Cultural Sovereignty and Political Activism

Scholarship engages with sovereignty claims, land stewardship, and jurisdictional disputes involving cases decided by courts including the U.S. Court of Appeals for the Federal Circuit and the Supreme Court of the United States. Activist histories and contemporary movements link to events and organizations such as the Longest Walk (1978), the Standing Rock protests, Red Power movement figures, and tribal leadership including members of the Choctaw Nation and leaders like Wilma Mankiller. Policy debates involve federal offices and acts such as the Department of the Interior and the Indian Child Welfare Act, and international advocacy occurs through fora like the United Nations Declaration on the Rights of Indigenous Peoples.

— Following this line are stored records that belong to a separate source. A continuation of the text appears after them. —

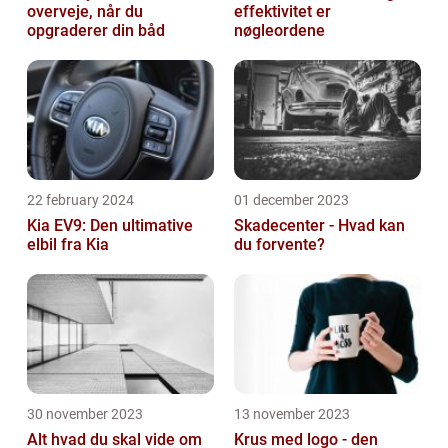
overveje, når du
effektivitet er
opgraderer din båd
nøgleordene
22 february 2024
01 december 2023
Kia EV9: Den ultimative
Skadecenter - Hvad kan
elbil fra Kia
du forvente?
30 november 2023
13 november 2023
Alt hvad du skal vide om
Krus med logo - den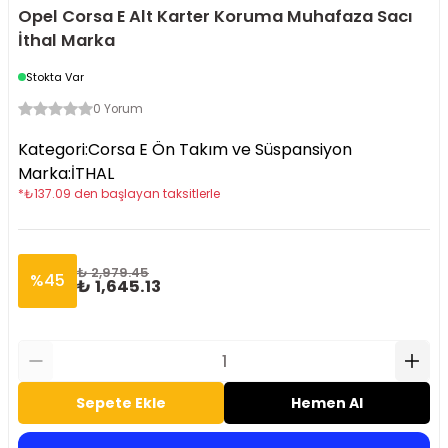
Opel Corsa E Alt Karter Koruma Muhafaza Sacı
İthal Marka
Stokta Var
0 Yorum
Kategori
:
Corsa E Ön Takım ve Süspansiyon
Marka
:
İTHAL
*
₺
137.09
den başlayan taksitlerle
₺ 2,979.45
%
45
₺ 1,645.13
Sepete Ekle
Hemen Al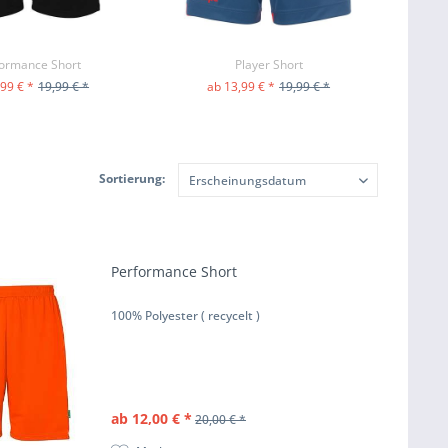
ormance Short
Player Short
,99 € *
19,99 € *
ab 13,99 € *
19,99 € *
M PRODUKT
ZUM PRODUKT
Sortierung:
Performance Short
100% Polyester ( recycelt )
ab 12,00 € *
20,00 € *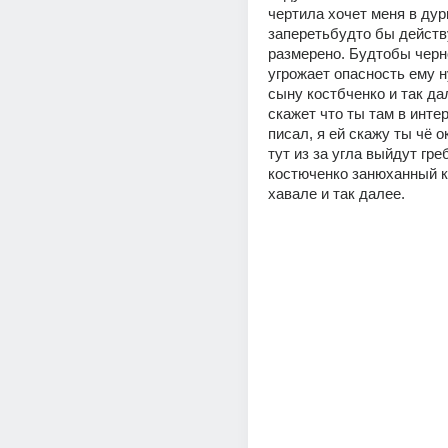
чертила хочет меня в дурк
заперетьбудто бы действу
размерено. Будтобы черн
угрожает опасность ему н
сыну костбченко и так дал
скажет что ты там в интер
писал, я ей скажу ты чё о
тут из за угла выйдут гре
костюченко занюханный ка
хавале и так далее. 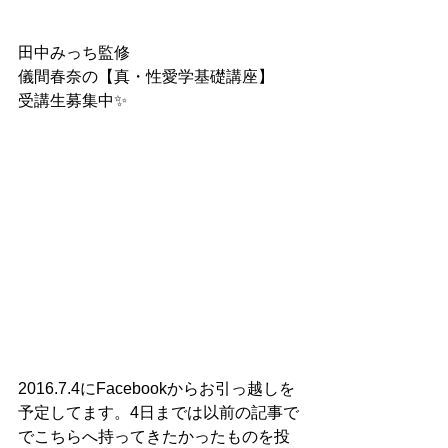
田中みっち監修
儀間春奈の【真・性愛学基礎講座】
受講生募集中✨
2016.7.4にFacebookからお引っ越しを
予定してます。4日までは以前の記事で
でこちらへ持ってきたかったものを投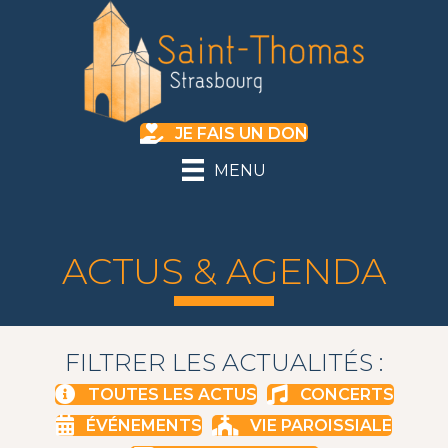
JE FAIS UN DON
MENU
ACTUS & AGENDA
FILTRER LES ACTUALITÉS :
TOUTES LES ACTUS
CONCERTS
ÉVÉNEMENTS
VIE PAROISSIALE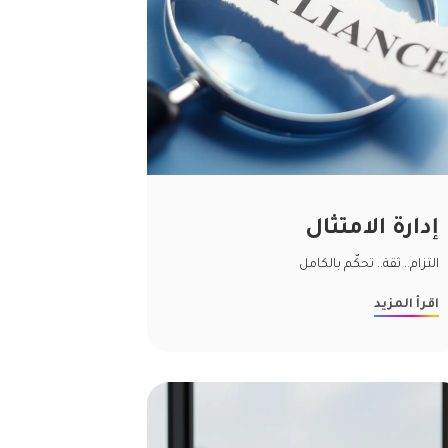
إدارة الامتثال
التزام.. ثقة.. تحكّم بالكامل
اقرأ المزيد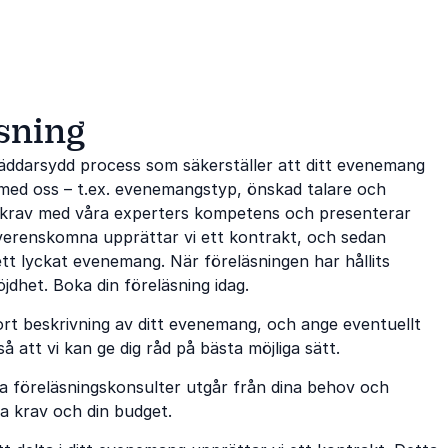
sning
räddarsydd process som säkerställer att ditt evenemang
med oss ​​– t.ex. evenemangstyp, önskad talare och
na krav med våra experters kompetens och presenterar
 överenskomna upprättar vi ett kontrakt, och sedan
 ett lyckat evenemang. När föreläsningen har hållits
jdhet. Boka din föreläsning idag.
rt beskrivning av ditt evenemang, och ange eventuellt
å att vi kan ge dig råd på bästa möjliga sätt.
ga föreläsningskonsulter utgår från dina behov och
na krav och din budget.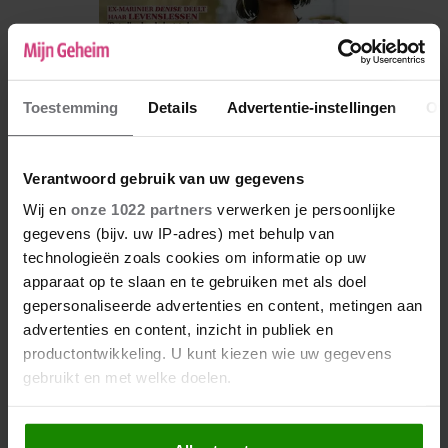
Toestemming
Details
Advertentie-instellingen
Ov
Verantwoord gebruik van uw gegevens
Wij en
onze 1022 partners
verwerken je persoonlijke
De nieuwe Mijn Geheim ligt nu in de winkel
gegevens (bijv. uw IP-adres) met behulp van
technologieën zoals cookies om informatie op uw
Abonneren
apparaat op te slaan en te gebruiken met als doel
Digitaal lezen
gepersonaliseerde advertenties en content, metingen aan
advertenties en content, inzicht in publiek en
Los kopen
productontwikkeling. U kunt kiezen wie uw gegevens
gebruikt en met welke doelen.
Als u het toestaat, willen we ook graag: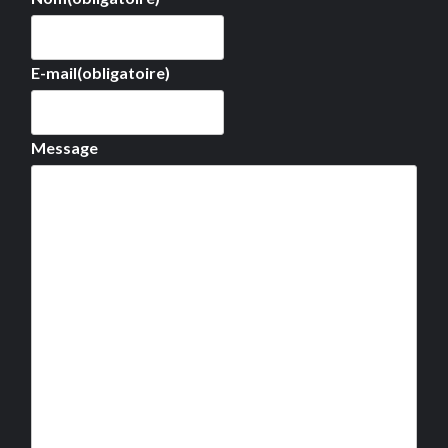
E-mail
(obligatoire)
Message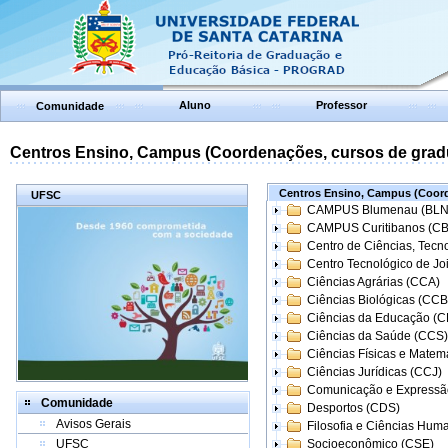
Aluno
Professor
Comunidade
Centros Ensino, Campus (Coordenações, cursos de grad
Centros Ensino, Campus (Coord
UFSC
CAMPUS Blumenau (BLN
CAMPUS Curitibanos (C
Centro de Ciências, Tecn
Centro Tecnológico de Joi
Ciências Agrárias (CCA)
Ciências Biológicas (CCB
Ciências da Educação (
Ciências da Saúde (CCS)
Ciências Físicas e Matem
Ciências Jurídicas (CCJ)
Comunicação e Expressã
Comunidade
Desportos (CDS)
Avisos Gerais
Filosofia e Ciências Hum
UFSC
Socioeconômico (CSE)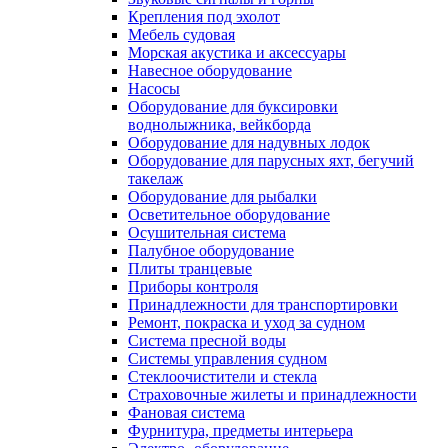
Крепления под эхолот
Мебель судовая
Морская акустика и аксессуары
Навесное оборудование
Насосы
Оборудование для буксировки
воднолыжника, вейкборда
Оборудование для надувных лодок
Оборудование для парусных яхт, бегучий
такелаж
Оборудование для рыбалки
Осветительное оборудование
Осушительная система
Палубное оборудование
Плиты транцевые
Приборы контроля
Принадлежности для транспортировки
Ремонт, покраска и уход за судном
Система пресной воды
Системы управления судном
Стеклоочистители и стекла
Страховочные жилеты и принадлежности
Фановая система
Фурнитура, предметы интерьера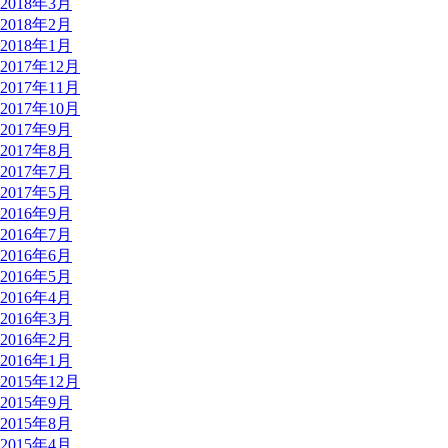
2018年3月
2018年2月
2018年1月
2017年12月
2017年11月
2017年10月
2017年9月
2017年8月
2017年7月
2017年5月
2016年9月
2016年7月
2016年6月
2016年5月
2016年4月
2016年3月
2016年2月
2016年1月
2015年12月
2015年9月
2015年8月
2015年4月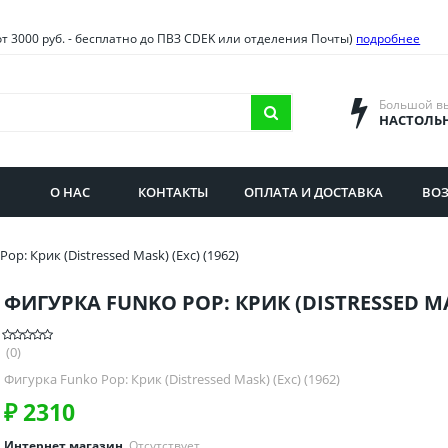
овия
Санкт-Петербург и облас
от 3000 руб. - бесплатно до ПВЗ CDEK или отделения Почты)
подробнее
ва и область
Самарская область
городская область
Саратовская область
Большой в
НАСТОЛЬ
сибирская область
Свердловская область
ая область
Смоленская область
О НАС
КОНТАКТЫ
ОПЛАТА И ДОСТАВКА
ВОЗ
бургская область
Ставропольский край
op: Крик (Distressed Mask) (Exc) (1962)
ФИГУРКА FUNKO POP: КРИК (DISTRESSED MAS
(0)
Фигурка Funko Pop: Крик (Distressed Mask) (Exc) (1962)
₽
2310
Интернет магазин
Отсутствует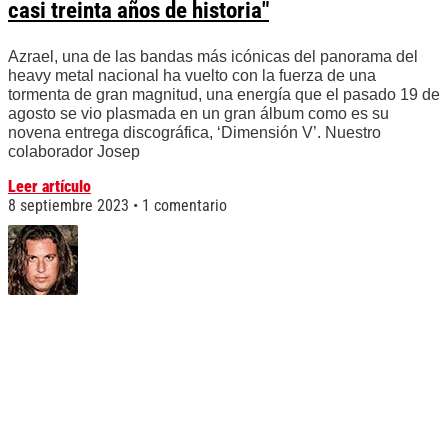
casi treinta años de historia"
Azrael, una de las bandas más icónicas del panorama del
heavy metal nacional ha vuelto con la fuerza de una
tormenta de gran magnitud, una energía que el pasado 19 de
agosto se vio plasmada en un gran álbum como es su
novena entrega discográfica, ‘Dimensión V’. Nuestro
colaborador Josep
Leer artículo
8 septiembre 2023
1 comentario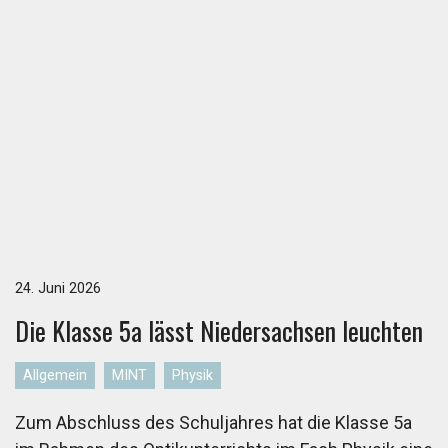
24. Juni 2026
Die Klas­se 5a lässt Nie­der­sach­sen leuch­ten
Allgemein
MINT
Physik
Zum Abschluss des Schuljahres hat die Klasse 5a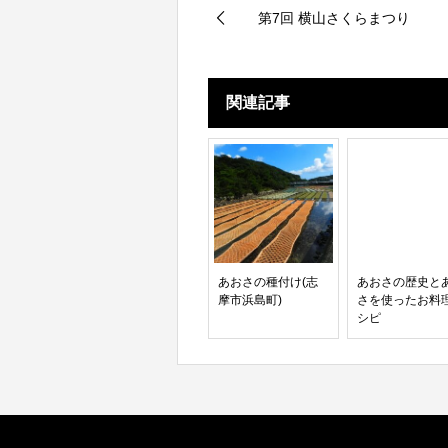
第7回 横山さくらまつり
関連記事
あおさの種付け(志
あおさの歴史と
摩市浜島町)
さを使ったお料
シピ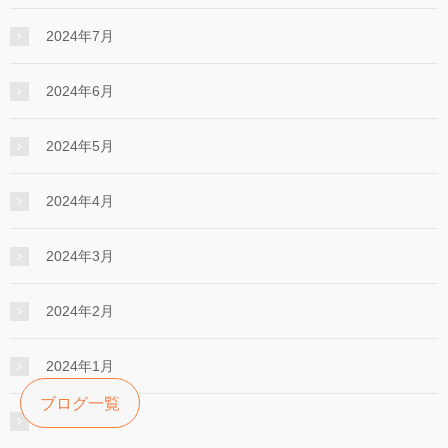
2024年7月
2024年6月
2024年5月
2024年4月
2024年3月
2024年2月
2024年1月
ブログ一覧
2023年12月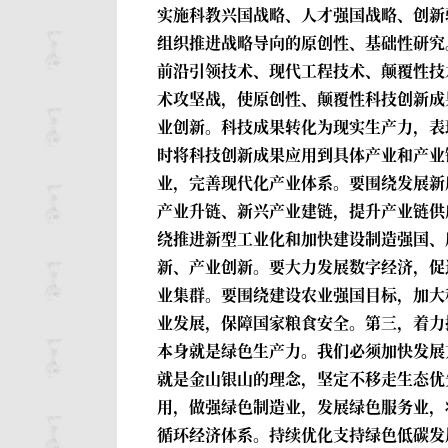
实施科教兴国战略、人才强国战略、创新
组织推进战略导向的原创性、基础性研究
前沿引领技术、现代工程技术、颠覆性技
术攻坚战，使原创性、颠覆性科技创新成
业创新。科技成果转化为现实生产力，表
时将科技创新成果应用到具体产业和产业
业，完善现代化产业体系。要围绕发展新
产业升链、新兴产业建链，提升产业链供
绕推进新型工业化和加快建设制造强国、
新、产业创新。要大力发展数字经济，促
业集群。要围绕建设农业强国目标，加大
业发展，保障国家粮食安全。第三，着力
本身就是绿色生产力。我们必须加快发展
就是金山银山的理念，坚定不移走生态优
用，做强绿色制造业，发展绿色服务业，
循环经济体系。持续优化支持绿色低碳发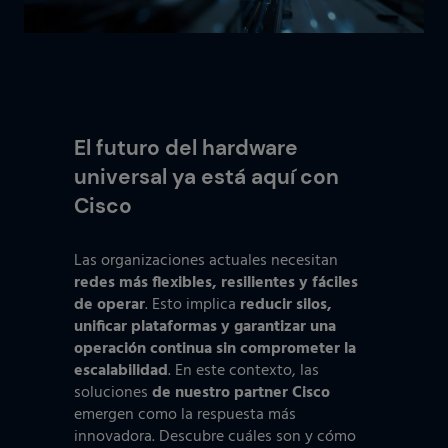
El futuro del hardware
universal ya está aquí con
Cisco
Las organizaciones actuales necesitan
redes más flexibles, resilientes y fáciles
de operar
. Esto implica
reducir silos,
unificar plataformas y garantizar una
operación continua sin comprometer la
escalabilidad
. En este contexto, las
soluciones
de nuestro partner Cisco
emergen como la respuesta más
innovadora. Descubre cuáles son y cómo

Institutions, Programs, and Notable Scholars

Programs are housed at universities and colleges including University of California, Los Angeles, University of New Mexico, University of Arizona, University of British Columbia, and tribal institutions such as Diné College. Notable scholars and public intellectuals connected to the field include Vine Deloria Jr., Gerald Vizenor, Paula Gunn Allen, Joy Harjo, N. Scott Momaday, LeAnne Howe, Philip Deloria, Povinelli, Bonnie Duran, Laura Tohe, Adrienne Keene, Philip J. Deloria, Kyle T. Mays, and K. Tsianina Lomawaima. Centers and initiatives include the Harvard University Native American Program, the University of California Native American and Indigenous Studies programs, the Native American and Indigenous Studies Association, and museum collaborations with the Field Museum and the American Philosophical Society.